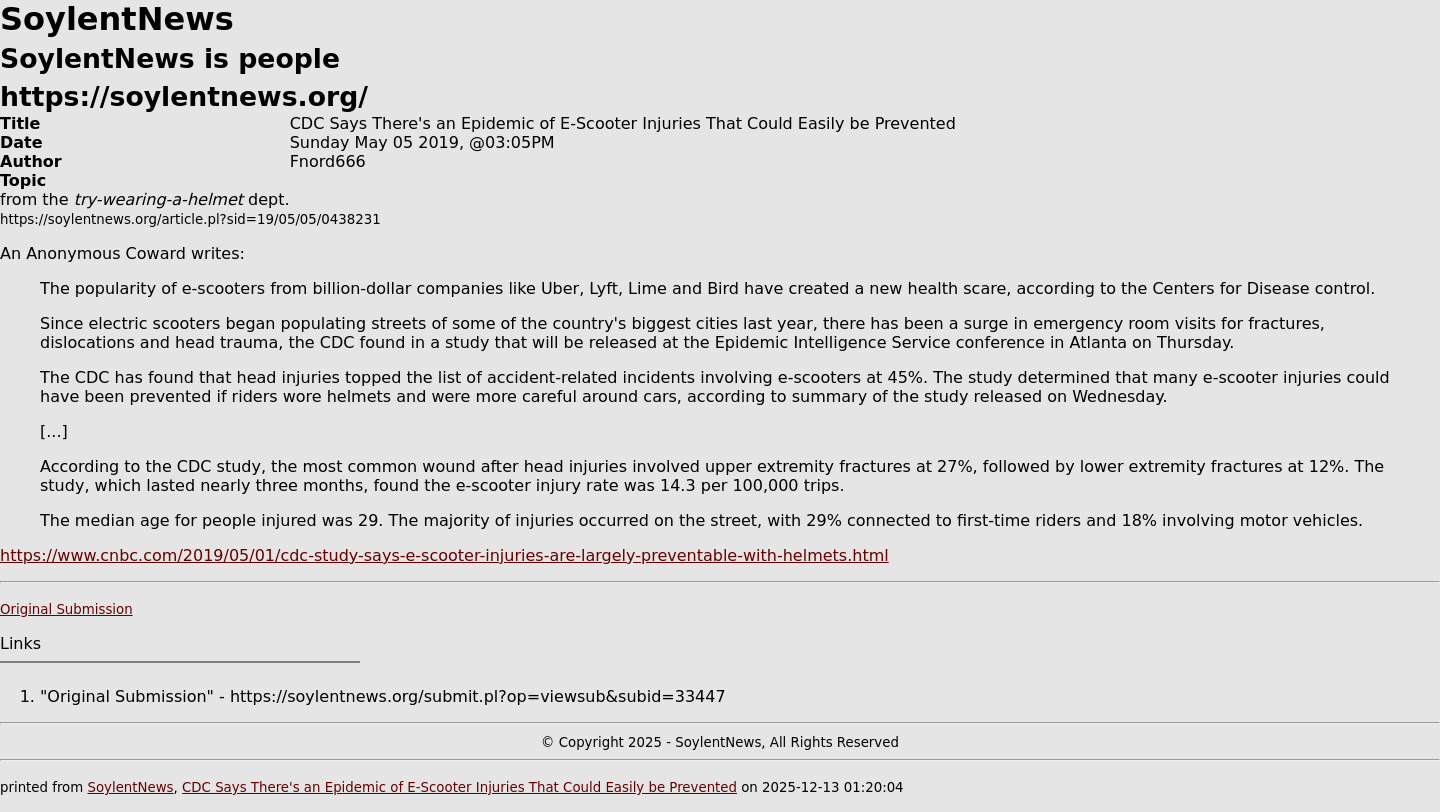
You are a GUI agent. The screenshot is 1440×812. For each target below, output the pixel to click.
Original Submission (66, 609)
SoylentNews (130, 787)
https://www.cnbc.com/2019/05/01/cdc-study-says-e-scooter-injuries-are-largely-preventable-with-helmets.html (444, 555)
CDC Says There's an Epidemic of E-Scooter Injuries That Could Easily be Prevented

+ + + + +

WORK REQUIRED:
Every line above should be repeated exactly; pictures stay out of the copy.

ANSWER BOX:
You are a GUI agent. The screenshot is 1440×812. For each target below, output the pixel to click.
Original Submission (66, 609)
SoylentNews (130, 787)
https://www.cnbc.com/2019/05/01/cdc-study-says-e-scooter-injuries-are-largely-preventable-with-helmets.html (444, 555)
CDC Says There's an Epidemic of E-Scooter Injuries That Could Easily be Prevented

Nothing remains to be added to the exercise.